Published: Wed, June 12, 2019
Tech | By Anita Cain

The FCC is finally taking robocalls seriously

The FCC is finally taking robocalls seriously

While the FCC has been working on solutions to illegal robocalls for a long time, it announced the now-enacted default call blocking declaratory ruling less than a month ago on May 15.

The FCC is also looking to have phone companies improve caller ID .

I sought to rectify this potential harm by requesting that the item at a minimum require carriers to implement a redress process for erroneously blocked calls. These calls often use spoofed numbers featuring the recipient's own area code, a deception that aims to trick the consumer into thinking they're receiving a local call.

The FCC on Thursday ended up voting in favor of allowing carriers to "aggressively block unwanted robocalls before they reach consumers". "I think we can anticipate some really strong opposition, depending on the way the call blocking technologies are implemented".

Moving forward, the firm plans to "evolve" its service, taking advantage of the new flexibility the FCC has provided. The move could curb a torrent of phone-based scams and unwelcome interruptions that have afflicted millions of consumers, said the FCC.

"There is nothing here that prevents companies from charging each of us whatever additional fees they want to put this call blocking technology on our line", Rosenworcel said.

Every year Americans are inundated by tens of billions of spam and scam calls, and every year the problem gets worse, undermining the benefits of having a mobile phone. Pai says there should be a process in place for companies and consumers to appeal call-blocking decisions in the event a communication is warranted. It is an American right to have domestic tranquillity (per the Preamble to the US Constitution), and part of that involves eliminating the constant harassment of automated calls created to do nothing more than unsettle the consumer conscience. Consumers can also ask their company not to block anything. "I think it's going to be a much bigger challenge for carriers to get comfortable at blocking a lot more robocalls by default".

And while the FCC is urging wireless carriers to offer call blocking for free, the order would not mandate it.

FCC chairman Ajit Pai said Thursday that it's in the best interest of the phone companies to offer the service free of charge.
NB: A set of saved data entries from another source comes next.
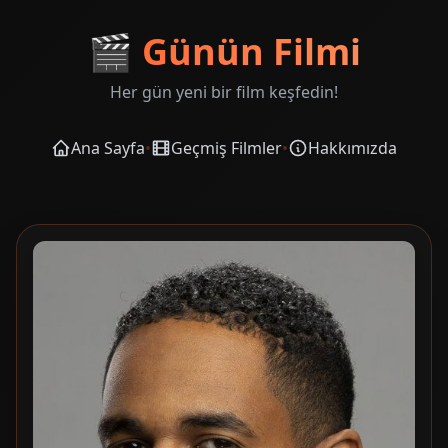
🎬
Günün Filmi
Her gün yeni bir film keşfedin!
Ana Sayfa
•
Geçmiş Filmler
•
Hakkımızda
"Americans receive, I didn't believe this number when it was first given to me, five billion robocalls a month", he stated.

The FCC also voted to adopt a notice of proposed rulemaking that, as described in the FCC's press release, would "require service providers to implement the SHAKEN/STIR caller ID authentication framework, if major voice service providers fail to do so by the end of this year". "Among other things, default call-blocking will reduce the costs of handling the robocalls that flood their networks and save them grief by limiting customer complaints", he said.